“I dined the other day with Anthony Trollope, a big, red-faced, rather underbred Englishman of the bald-with-spectacles type. A good roaring positive fellow who deafened me (sitting on his right) till I thought of Dante’s Cerberus. He says he goes to work on a novel ‘just like a shoemaker on a shoe, only taking care to make honest stitches.’ Gets up at 5 every day, does all his writing before breakfast, and always writes just so many pages a day. He and Dr. Holmes were very entertaining. The Autocrat started one or two hobbies, and charged, paradox in rest—but it was pelting a rhinoceros with seed-pearl.
“Dr. You don’t know what Madeira is in England?
“T. I’m not so sure it’s worth knowing.
“Dr. Connoisseurship in it with us is a fine art. There are men who will tell you a dozen kinds, as Dr. Waagen would know a Carlo Dolci from a Guido.
“T. They might be better employed!
“Dr. Whatever is worth doing is worth doing well.
“T. Ay, but that’s begging the whole question. I don’t admit it’s worse doing at all. If they earn their bread by it, it may be worse doing (roaring).
“Dr. But you may be assured—
“T. No, but I mayn’t be asshŏrred. I won’t be asshored. I don’t intend to be asshŏred (roaring louder)!

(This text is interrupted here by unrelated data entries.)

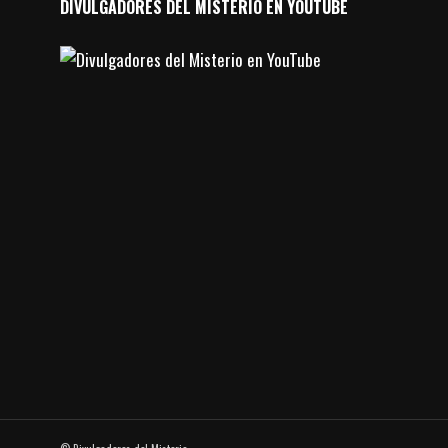
DIVULGADORES DEL MISTERIO EN YOUTUBE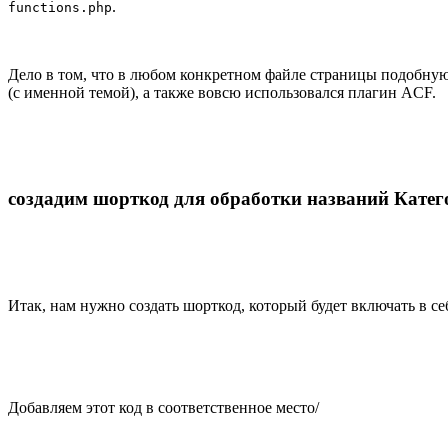
.
functions.php
Дело в том, что в любом конкретном файле страницы подобну
(с именной темой), а также вовсю использовался плагин ACF.
создадим шорткод для обработки названий Катег
Итак, нам нужно создать шорткод, который будет включать в с
Добавляем этот код в соответственное место/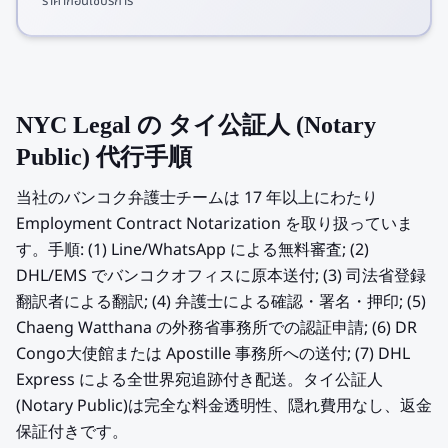
ราคาก่อนใช้บริการ
NYC Legal の タイ公証人 (Notary
Public) 代行手順
当社のバンコク弁護士チームは 17 年以上にわたり
Employment Contract Notarization を取り扱っていま
す。手順: (1) Line/WhatsApp による無料審査; (2)
DHL/EMS でバンコクオフィスに原本送付; (3) 司法省登録
翻訳者による翻訳; (4) 弁護士による確認・署名・押印; (5)
Chaeng Watthana の外務省事務所での認証申請; (6) DR
Congo大使館または Apostille 事務所への送付; (7) DHL
Express による全世界宛追跡付き配送。タイ公証人
(Notary Public)は完全な料金透明性、隠れ費用なし、返金
保証付きです。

“And so they went it. It was very funny. Trollope wouldn’t give him any chance. Meanwhile, Emerson and I, who sat between them, crouched down out of range and had some very good talk, with the shot hurtling overhead. I had one little passage at arms with T. apropos of English peaches. T. ended by roaring that England was the only country where such a thing as a peach or a grape was known. I appealed to Hawthorne, who sat opposite. His face mantled and trembled for a moment with some droll fancy, as one sees bubbles rise and send off rings in still water when a turtle stirs at the bottom, and then he said, ‘I asked an Englishman once who was praising their peaches to describe to me exactly what he meant by a peach, and he described something very like a cucumber.’ I rather liked Trollope.”